We’ve released a few minor, but helpful changes to the Cost Analysis Report

  1. Funds’ Actual Returns for the preceding 12 months, both pre-tax and after-tax,  shown in the top table are now calculated under the assumption that all distributions are reinvested upon receipt, at the NAV of that day.  Previously, returns were calculated under the assumption that distributions were held in cash, not reinvested.  In practice, the results of the two different methods are in most cases fairly close, but the new method more closely matches how most investors hold their funds. The “Basic Fund Profile” table now shows Pre-Tax returns for both assumptions, distributions reinvested vs. not reinvested.
  2. After-tax returns are now calculated under the assumption that all capital gains distributions are long-term, as opposed to short-term. Previously, returns were calculated under the assumption that 70% of capital gains distributions were long-term and 30% short-term. While the latter assumption is based on best available information about the industry average breakdown between long and short term gains, it is not a precise match for every distribution of every fund.  In practice, the results of the two different methods are in most cases fairly close.  However, since the tax on long-term gains is lower than the tax on short-term gains, basing the after-tax calculation solely on long-term gains is a more cautious assumption. That is to say, one knows that the actual tax cost is always at least as great as what is reported, and there are no cases where we overstate the tax cost.  If and when we are able to obtain more precise data that gives the actual breakdown of a capital gains distribution into the long-term vs. short-term components, we will use that information in calculating the tax costs we report.
  3. The Total Net Assets and Growth thereof at the bottom of the “Basic Fund Profile” table are now calculated on the aggregate net assets of the fund’s entire portfolio (that is the collection of the manager’s funds of all share classes off the same underlying pool of assets), not only on the assets and growth of the share class that is queried.

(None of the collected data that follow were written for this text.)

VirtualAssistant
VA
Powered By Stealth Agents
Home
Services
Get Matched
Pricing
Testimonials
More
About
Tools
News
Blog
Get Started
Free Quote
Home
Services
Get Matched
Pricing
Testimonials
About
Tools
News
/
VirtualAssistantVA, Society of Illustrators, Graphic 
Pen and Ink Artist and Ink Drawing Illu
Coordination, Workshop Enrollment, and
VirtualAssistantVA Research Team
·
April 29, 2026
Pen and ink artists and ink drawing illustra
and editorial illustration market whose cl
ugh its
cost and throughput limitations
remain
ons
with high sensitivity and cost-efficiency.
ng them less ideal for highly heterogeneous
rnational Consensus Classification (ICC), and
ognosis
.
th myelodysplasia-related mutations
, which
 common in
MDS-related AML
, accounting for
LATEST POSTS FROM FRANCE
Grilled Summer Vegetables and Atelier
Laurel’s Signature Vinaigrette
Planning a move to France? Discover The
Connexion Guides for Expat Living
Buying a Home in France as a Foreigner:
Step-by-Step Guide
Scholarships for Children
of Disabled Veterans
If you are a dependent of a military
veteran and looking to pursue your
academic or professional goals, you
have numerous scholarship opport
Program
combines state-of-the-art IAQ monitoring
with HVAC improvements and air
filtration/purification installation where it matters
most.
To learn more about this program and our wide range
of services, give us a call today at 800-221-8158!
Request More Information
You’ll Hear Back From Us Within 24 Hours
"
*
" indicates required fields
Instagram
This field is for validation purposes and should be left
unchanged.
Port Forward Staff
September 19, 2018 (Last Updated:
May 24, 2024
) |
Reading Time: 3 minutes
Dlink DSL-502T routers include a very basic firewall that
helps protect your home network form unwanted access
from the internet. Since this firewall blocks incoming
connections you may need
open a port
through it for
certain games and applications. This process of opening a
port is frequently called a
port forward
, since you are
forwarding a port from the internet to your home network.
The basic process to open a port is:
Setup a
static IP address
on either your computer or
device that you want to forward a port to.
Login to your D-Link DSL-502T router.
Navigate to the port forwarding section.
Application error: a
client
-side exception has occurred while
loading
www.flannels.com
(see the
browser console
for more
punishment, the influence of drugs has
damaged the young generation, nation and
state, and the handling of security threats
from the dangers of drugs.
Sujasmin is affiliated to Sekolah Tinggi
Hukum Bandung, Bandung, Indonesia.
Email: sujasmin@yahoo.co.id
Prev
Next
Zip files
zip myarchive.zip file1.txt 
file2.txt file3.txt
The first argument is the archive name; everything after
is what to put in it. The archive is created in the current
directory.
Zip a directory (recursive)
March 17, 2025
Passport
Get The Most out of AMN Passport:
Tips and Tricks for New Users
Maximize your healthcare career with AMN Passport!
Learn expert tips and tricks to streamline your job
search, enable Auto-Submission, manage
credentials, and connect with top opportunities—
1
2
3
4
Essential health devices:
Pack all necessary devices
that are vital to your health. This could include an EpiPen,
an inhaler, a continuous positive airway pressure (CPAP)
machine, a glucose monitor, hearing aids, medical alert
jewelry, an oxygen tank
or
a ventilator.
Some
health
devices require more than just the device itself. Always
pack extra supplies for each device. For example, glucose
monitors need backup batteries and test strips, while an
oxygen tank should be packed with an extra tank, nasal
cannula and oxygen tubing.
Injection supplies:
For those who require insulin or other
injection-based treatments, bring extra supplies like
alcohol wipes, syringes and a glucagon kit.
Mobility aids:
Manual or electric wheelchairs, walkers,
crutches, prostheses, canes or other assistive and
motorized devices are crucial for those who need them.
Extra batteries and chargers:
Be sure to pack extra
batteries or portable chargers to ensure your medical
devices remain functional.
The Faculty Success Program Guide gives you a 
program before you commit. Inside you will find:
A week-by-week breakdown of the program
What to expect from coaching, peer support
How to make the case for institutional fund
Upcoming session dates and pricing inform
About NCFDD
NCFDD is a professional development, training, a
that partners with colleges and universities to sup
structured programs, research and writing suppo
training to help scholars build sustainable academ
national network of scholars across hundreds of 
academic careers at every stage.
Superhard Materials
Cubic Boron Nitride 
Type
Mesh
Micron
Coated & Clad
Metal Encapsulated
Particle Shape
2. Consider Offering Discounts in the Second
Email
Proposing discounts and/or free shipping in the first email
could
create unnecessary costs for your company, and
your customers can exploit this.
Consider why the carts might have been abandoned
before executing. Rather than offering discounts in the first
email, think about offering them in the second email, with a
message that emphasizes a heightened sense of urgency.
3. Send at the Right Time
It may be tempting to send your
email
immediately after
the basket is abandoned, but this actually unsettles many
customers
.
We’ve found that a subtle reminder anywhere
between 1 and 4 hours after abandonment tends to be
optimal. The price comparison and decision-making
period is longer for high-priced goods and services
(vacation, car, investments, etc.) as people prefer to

This gives a more meaningful representation of the size of the fund’s portfolio and whether it is growing or shrinking through inflows and redemptions more or less than the portfolio’s investment growth or decline.
  4. Some of the other rows at the bottom of the “Basic Fund Profile” table have been reordered for clarity.

The revised calculations for tax costs and after-tax returns also apply to the Fund Portfolio report.

More detail on the above topics can be found in the Glossary Page or by clicking on the labels next adjacent to each data item in the Cost Report.

We welcome any questions or comments about this update, and invite your suggestions for other enhancements to the site.